When I say “fully typed” you need to understand that some basic Racket
code may never be typed and is included here. I am referring to the code
that is under your control and I should add the adverb “usually” to this
> From your 4th point, one could assume that the more a program is typed,
> the less crossing there will be and therefore the better the performance
> will get?
This is unfortunately not correct as stated. It depends on the order in which
you modify the modules. It will be rare that you pick a path along which every
step improves the performance after you picked the worst possible module to
equip with types. Indeed, I conjecture that such paths don’t exist. Asumu,
the original project lead, considered a similar question and I believe it
came to nothing.
>> If you want more specific information, we can post a journal submission that
>> compares several Racket implementations (6.2, 6.3, and 6.4) on a range of
>> programs using functional to ho object-oriented style.

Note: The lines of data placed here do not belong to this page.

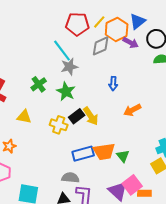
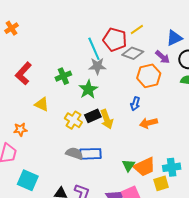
red pentagon: (77, 24) -> (115, 40), moved
orange hexagon: (117, 29) -> (149, 76), moved
gray diamond: (101, 46) -> (133, 53), turned 30
blue arrow: (113, 84) -> (135, 104), moved
orange trapezoid: (104, 152) -> (144, 167), moved, turned -30
gray semicircle: (70, 178) -> (74, 153), moved

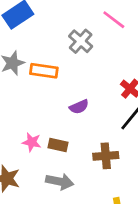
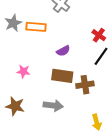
pink star: (32, 142) -> (23, 71), moved
brown rectangle: (58, 145) -> (62, 76), moved, size x1.5

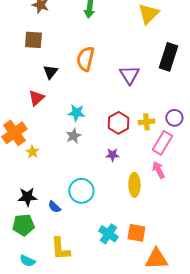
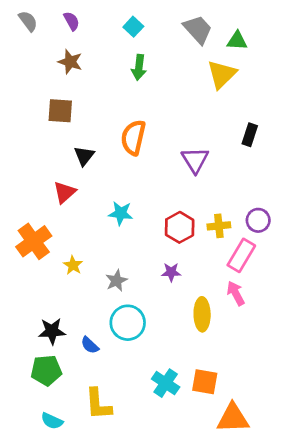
black rectangle: (168, 57) -> (250, 135), size x0.6
gray star: (73, 136) -> (116, 281), moved
yellow star: (32, 152) -> (73, 265), moved

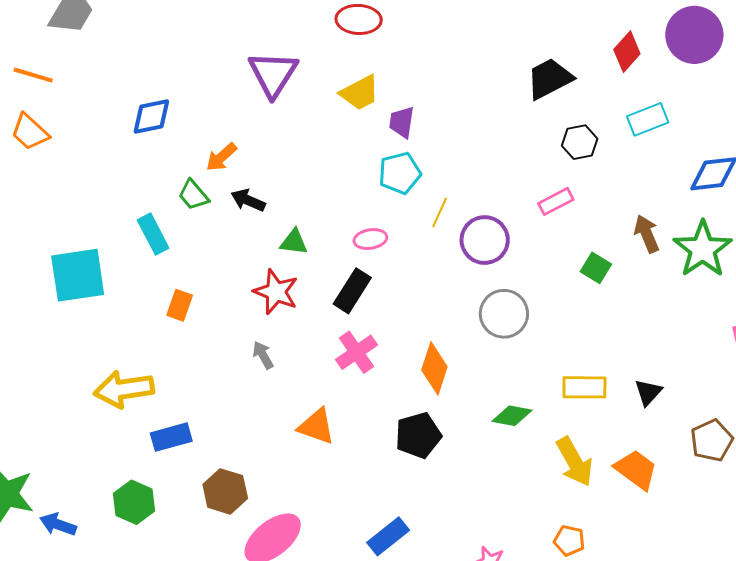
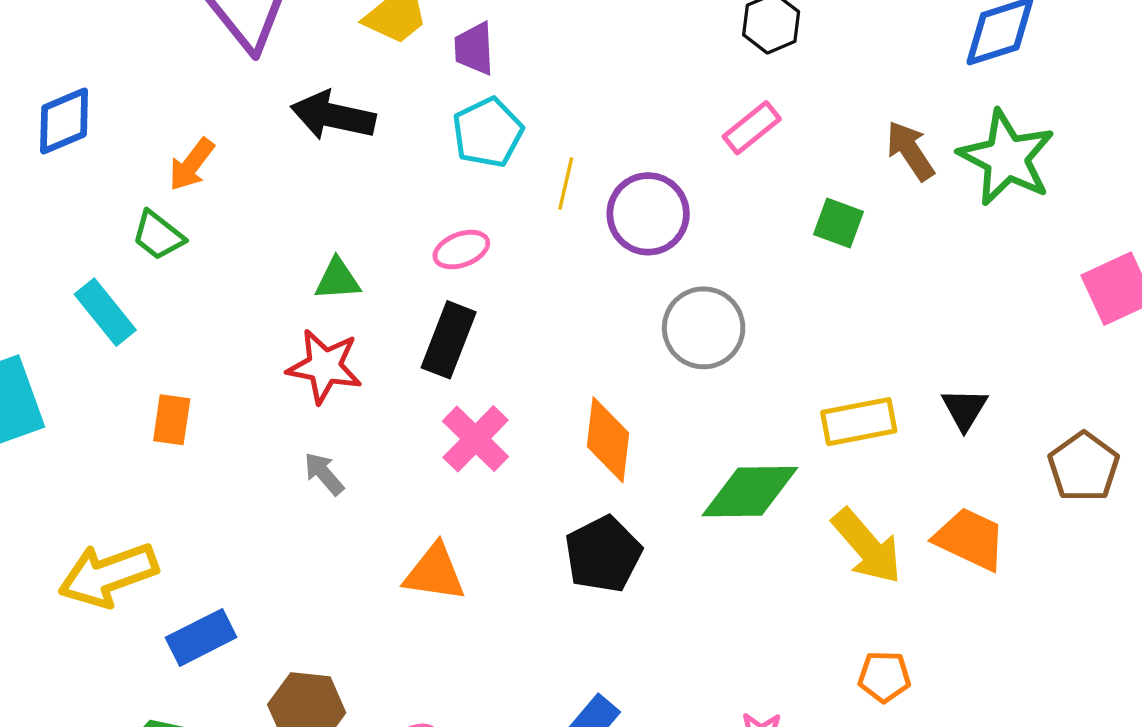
black arrow: (248, 200) -> (333, 116), moved, size x1.4
green diamond: (512, 416) -> (750, 492), size x1.5

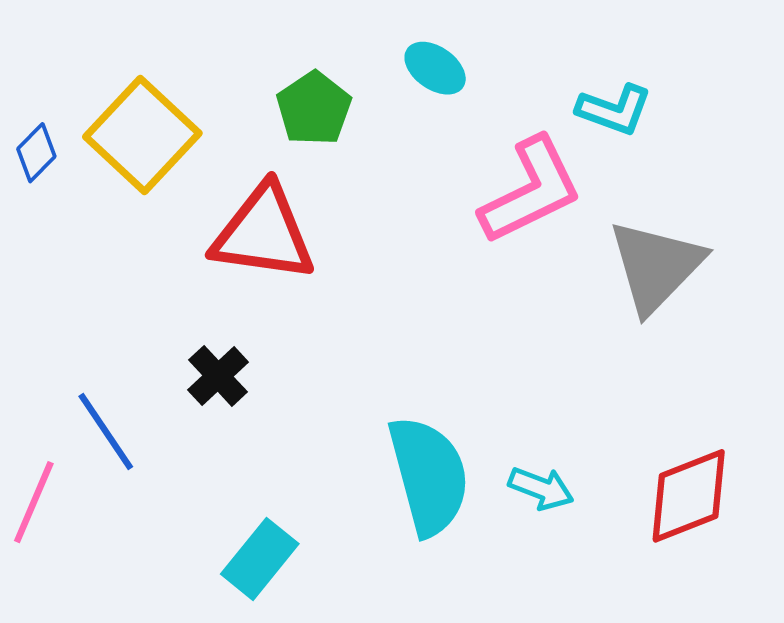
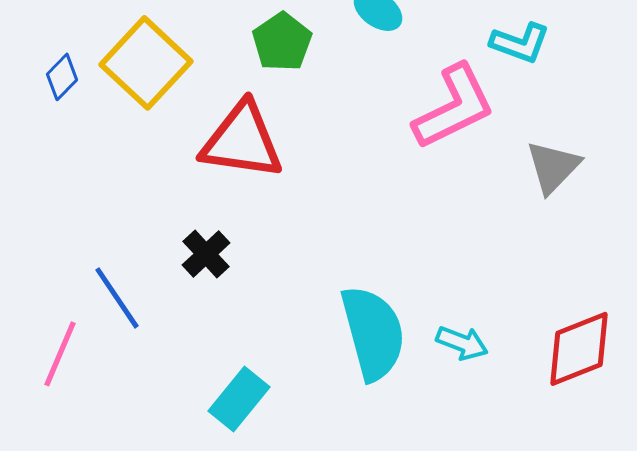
gray triangle: (656, 266) -> (553, 167), size x0.7

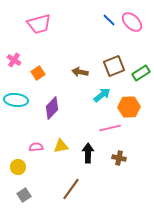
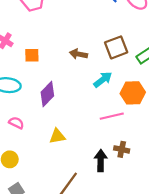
orange square: (38, 73) -> (32, 55), turned 32
pink semicircle: (36, 147) -> (16, 123), moved, turned 32
black arrow: (88, 153) -> (101, 160), moved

> That would certainly be appreciated.
I have temporarily posted the paper at the following URL:
Ben Greenman is the lead author and has taken this project under his wings. For
any details on the measurements, he’s the man to talk to. In a sense, what we
want is a re-evaluation of this benchmark suite for every release of Racket so
that we know whether we are making progress. We just don’t have the manpower
and machine resources to implement this idea.